A Classic Pyrenéean Day Walk

Whilst thinking about my previous post on the Pyreneés, I recalled my first walk with my brother in law, David in these mountains back in 2006. At the time we were enjoying a family holiday near St Girons in a fab house with a pool and all the usual little luxuries. Thus we judged it safe to leave our wives and David’s son, Robert, to their own devices for a day whilst we set off for a day up in the mountains.

This was possibly unwise as, unbeknownst to us, while we were slogging our way up to the Port de Venasque, Miss W had commandeered my brand new BMW 330 and with David’s wife Debbie spent the day careering up and down mountain passes, eventually joining a TVR owner’s club rally at a hilltop bar.

Oh my tyres and gearbox!

We spent the day blissfully unaware of the activities of our other halves, and drove up via Bagneres de Luchon to the parking area at the then derelict Hospice de France (it has since been renovated, and there is an auberge and mountain refuge cum hotel there now).

This circular walk from The Hospice de France is one of those that often pops up in guide books, and as such will no doubt be pretty popular in the summer season. However, it is not a casual tourist’s wander from the car park; this is a proper mountain walk and it will assuredly occupy a full day. The views into Spain are spectacular, not least for being hidden until the last moment, when you pop your head over the Port de Venasque to see the glacier topped Maladeta massif, reaching 3,404m at Aneto, the highest peak in the Pyrenees.

Map of the route
The Route

 As you can see from the map, the ascent to the little refuge and the lakes of the Boums du Port is steep, but eased by the zig-zags, so taken steadily it really isn’t as demanding as the ascent figure implies.

Ah, yes, the all important stats! The distance is a tad difficult to judge accurately, what with all the zig-zags, but I’ll go along with the general consensus that it’s about 13.5km. Our guide book put the total ascent at 1,120m, but with the benefit of digital mapping I reckon it at nearer 1,400m. Even so, by Pyrenéean standards, this is a relatively undemanding walk, within the capability of any reasonably fit walker.

One thing that struck me was the grassy pasture on the spanish side of the border, which offers some fabulous spots for a wild camp. Should you decide to climb up to the Port, and then take in the ascent of the Pic de Sauvegarde, just to the west, this would make a great place to spend the night. I would advise getting water from the refuge on the way up, though, as apart from a few small pools it seemed pretty dry on the spanish side.

I’ll say no more, and let a few snapshots do the talking!

The Boums du port - a series of small mountain lakes
The Boums du Port
David at Boums du Port lake
David at Boums du Port
David at the Port de Venasque - a rocky gap leading into Spain
Port de Venasque
View south into Spain from Port de Venasque
View south into Spain from Port de Venasque

 The views on the Spanish side are quite stunning, and amply reward the effort of getting up there!

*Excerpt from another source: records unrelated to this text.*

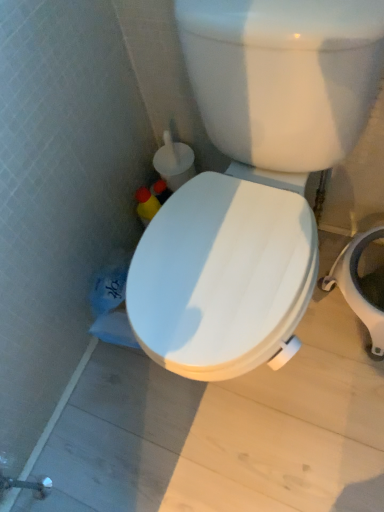 In order to click on vacant area that is in front of white glossy toilet seat at center in this screenshot , I will do `click(283, 433)`. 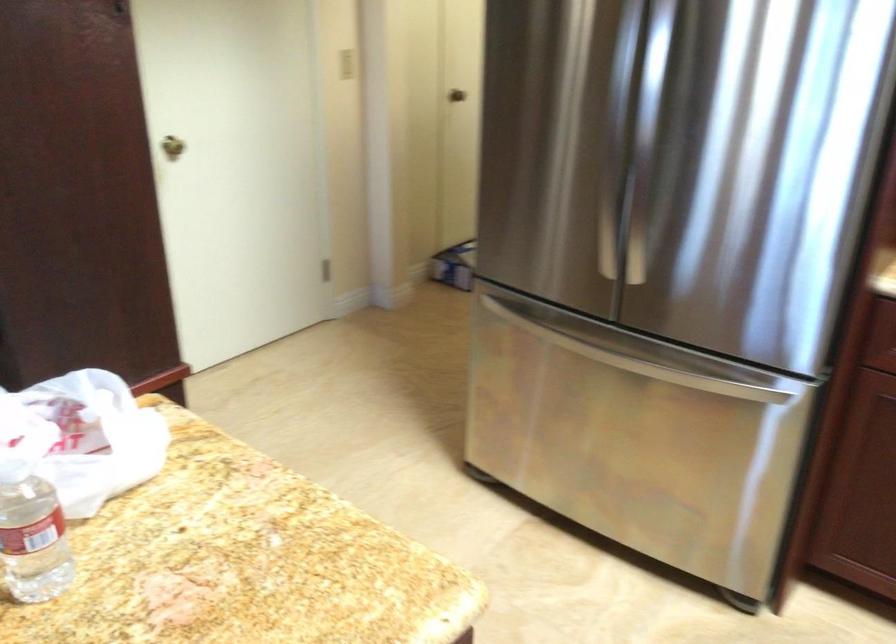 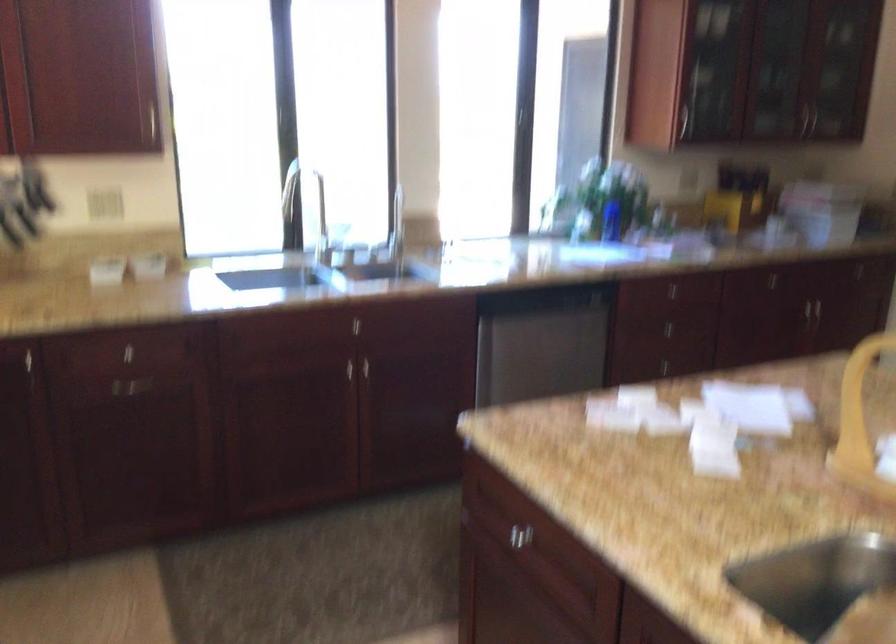 How did the camera likely rotate?

The rotation direction of the camera is left-down. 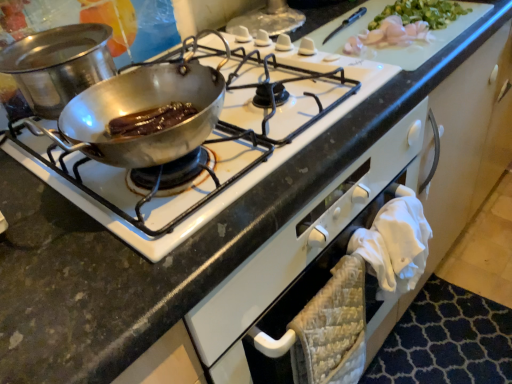 Question: Is shiny silver pan at upper left not near shiny metal pan at upper left?

Choices:
 (A) yes
 (B) no

Answer: (B)

Question: From the image's perspective, is shiny silver pan at upper left located above shiny metal pan at upper left?

Choices:
 (A) yes
 (B) no

Answer: (A)

Question: Can you confirm if shiny silver pan at upper left is smaller than shiny metal pan at upper left?

Choices:
 (A) yes
 (B) no

Answer: (A)

Question: From the image's perspective, is shiny silver pan at upper left beneath shiny metal pan at upper left?

Choices:
 (A) no
 (B) yes

Answer: (A)

Question: Is shiny silver pan at upper left surrounding shiny metal pan at upper left?

Choices:
 (A) yes
 (B) no

Answer: (B)

Question: Is shiny silver pan at upper left to the right of shiny metal pan at upper left from the viewer's perspective?

Choices:
 (A) yes
 (B) no

Answer: (B)

Question: Does shiny metal pan at upper left have a larger size compared to shiny silver pan at upper left?

Choices:
 (A) no
 (B) yes

Answer: (B)

Question: From a real-world perspective, is shiny metal pan at upper left physically below shiny silver pan at upper left?

Choices:
 (A) yes
 (B) no

Answer: (A)

Question: Is shiny metal pan at upper left positioned with its back to shiny silver pan at upper left?

Choices:
 (A) no
 (B) yes

Answer: (A)

Question: Considering the relative sizes of shiny metal pan at upper left and shiny silver pan at upper left in the image provided, is shiny metal pan at upper left wider than shiny silver pan at upper left?

Choices:
 (A) no
 (B) yes

Answer: (B)

Question: Is shiny metal pan at upper left completely or partially outside of shiny silver pan at upper left?

Choices:
 (A) yes
 (B) no

Answer: (A)

Question: Considering the relative sizes of shiny metal pan at upper left and shiny silver pan at upper left in the image provided, is shiny metal pan at upper left taller than shiny silver pan at upper left?

Choices:
 (A) no
 (B) yes

Answer: (A)

Question: Is shiny silver pan at upper left situated inside shiny metal pan at upper left or outside?

Choices:
 (A) inside
 (B) outside

Answer: (B) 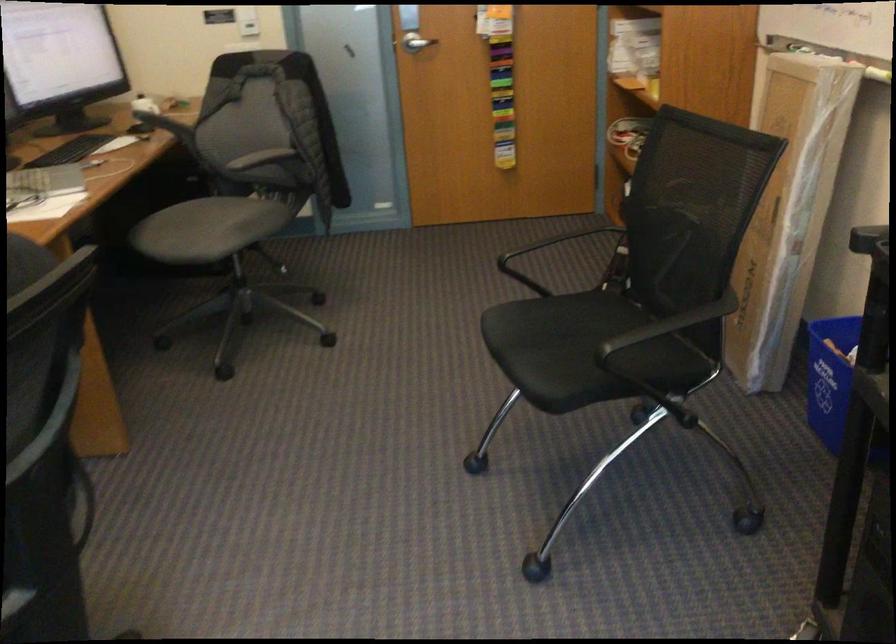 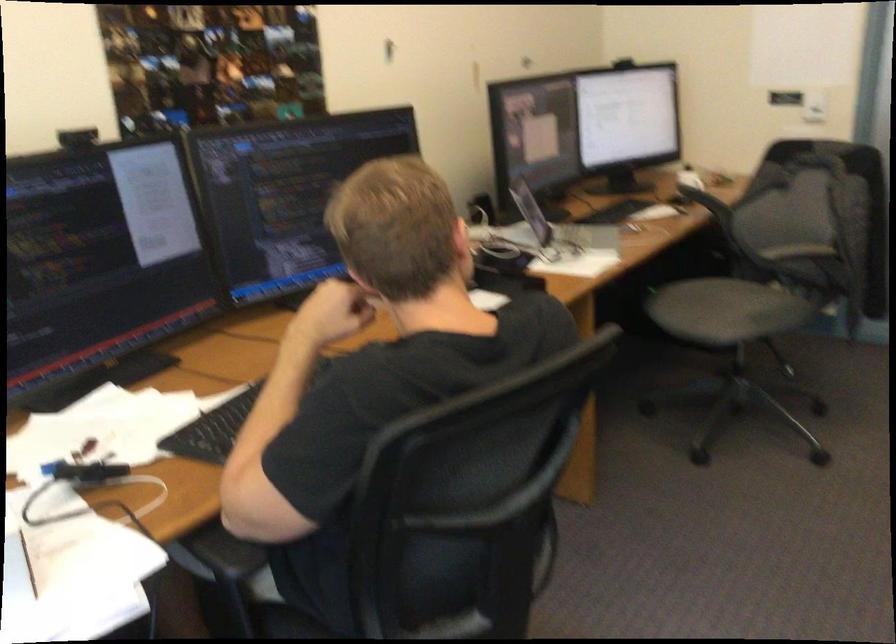 Where in the second image is the point corresponding to the point at 200,236 from the first image?

(709, 308)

Ponies grazing - foals sleeping below the Port de Venasque
Ponies grazing – foals sleeping below the Port de Venasque

We headed east from the Port de Venasque, over a saddle that is called Port de la Picade. This is a fine viewpoint, and on this clear day we could see mountain after mountain stretching off into the far distance. Being a weekday in the first week of  September, the french holidays were over and the schoolkids all preparing for the “Rentrée”. We had the place entirely to ourselves, so we paused to sit in the sun and take it all in. A wonderful place for our picnic.

View from Port de la Picade looking west
View from Port de la Picade looking west
David on the Pas d'Escallette
The route back into France goes over the dragon’s back of the Pas d’Escallette

From the Pas d’Escallette the route takes you down along the Crête de Crabides  before steadily settling in to the very long descent back to the Hospice de France. The cool woodland was very welcome at the end! All the way down the views of the Vallée de la Frèche far below are quite outstanding – if only I had taken a photo or two – but by this stage of the day my thoughts were focussed on getting back to the swimming pool and a couple of well earned beers.

Autumn crocus near Hospice de France
Autumn crocus near Hospice de France

We undertook this walk in early September – my favourite time in the Pyrenées, when the crowds have dispersed and children are preparing for the return to school – the Rentrée. When we passed the refuge at the Boums du Port it was open with welcome refreshments on offer – details of seasonal opening are HERE.

Regarding the start point, the Hospice de France is no longer the lonely ruin of 2006. Now fully renovated and largely rebuilt, it offers both a restaurant and accommodation. Full details HERE There is a large public car park, but be warned – in high season I am told that it fills up very quickly from 8am, so either get up early or do as I do – go in the autumn!